Le Grand Véhicule désigne une doctrine et un mouvement, il s’agit du Véhicule des bodhisattva. Mais, pour en comprendre réellement la portée, il convient, disent tous les textes, de dépasser cette première acception, trop superficielle encore, et d’exposer le sens profond du mot «grand».

«Grand» n’est pas une simple qualification, il s’agit d’une vocation à vivre dans l’authenticité. Qui s’exerce au Grand Véhicule déploie simplement son cœur. La grandeur est un sentiment inépuisable tout à la fois de force, de confiance, de douceur et de bonté, de tendresse aussi. Adopter ce mot de «grand» est comme une manière de rassembler toutes ces attitudes sous un seul vocable. Il ne s’agit évidemment pas de simples attitudes intérieures mais de tous les gestes inouïs et résolus de l’amour. Le Grand Véhicule, en tant que corps doctrinal ou corpus de textes, n’invite qu’à sonder, éprouver, vivifier ce sentiment de grandeur.
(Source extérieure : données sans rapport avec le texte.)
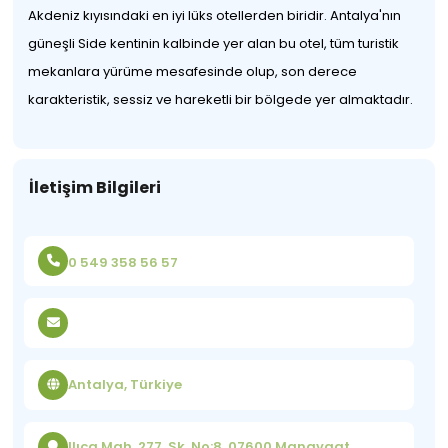
Akdeniz kıyısındaki en iyi lüks otellerden biridir. Antalya'nın
güneşli Side kentinin kalbinde yer alan bu otel, tüm turistik
mekanlara yürüme mesafesinde olup, son derece
karakteristik, sessiz ve hareketli bir bölgede yer almaktadır.
İletişim Bilgileri
0 549 358 56 57
Antalya, Türkiye
Ilıca Mah, 277. Sk. No:8, 07600 Manavgat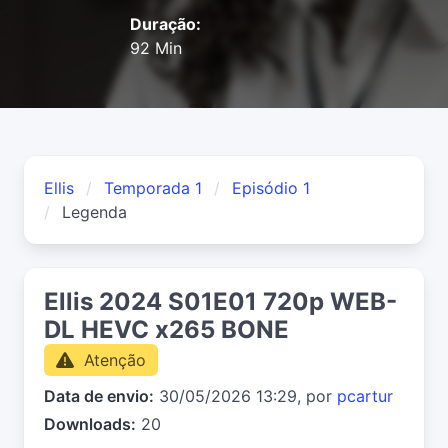
Duração:
92 Min
Ellis
Temporada 1
Episódio 1
Legenda
Ellis 2024 S01E01 720p WEB-
DL HEVC x265 BONE
Atenção
Data de envio:
30/05/2026 13:29, por
pcartur
Downloads:
20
«Grand» est la parole vive par excellence, car la grandeur vient de la vie et va à la vie. «Grand» n’a pas le sens de haut, mais celui de vaste et de large. La grandeur n’est pas une abstraction mais un art de vivre. Dans la tradition de l’éveil (le bouddhisme), «grand» exprime que tout commence et que tout finit, ici, dans l’expérience la plus triviale, la plus ordinaire de notre condition. Nous avons toujours des idées et des idéaux sur ce qu’est ou ce que devrait être la réalité, mais nous devons aller plus loin, faire un pas supplémentaire, vers l’ici-même, dans la réalité. Nous y installer, ou plutôt, puisque nous y sommes déjà, nous y réinstaller, mais autrement, pour de bon. La grandeur, c’est déjà simplement commencer par mesurer que nous avons un corps, que nous sommes un corps. Parfois, on pense être comme une âme emprisonnée, nous aimerions pouvoir nous détacher des humeurs, des dérèglements, des limitations de cette enveloppe corporelle, pour vivre dans les espaces illimités de l’esprit qui peut tout imaginer, tout penser. Mais la grandeur n’est pas là. La grandeur ne consiste pas à nous abstraire de ce monde, de ce corps que nous avons, mais à reconnaître que nous sommes, de part en part, toutes ces humeurs, ces dérèglements et ces limitations. Nous devons non seulement les reconnaître, mais les éprouver. Nous nous croyons emprisonnés, nous pensons qu’il nous faudrait quitter ce corps-ci et ce mental-ci, mais que serions-nous une fois dépouillés de toutes ces gangues corporelles et mentales ? Absolument rien. Car notre existence ne s’accomplit que dans ce corps et ce mental. Et nulle part ailleurs.

Les mains jointes.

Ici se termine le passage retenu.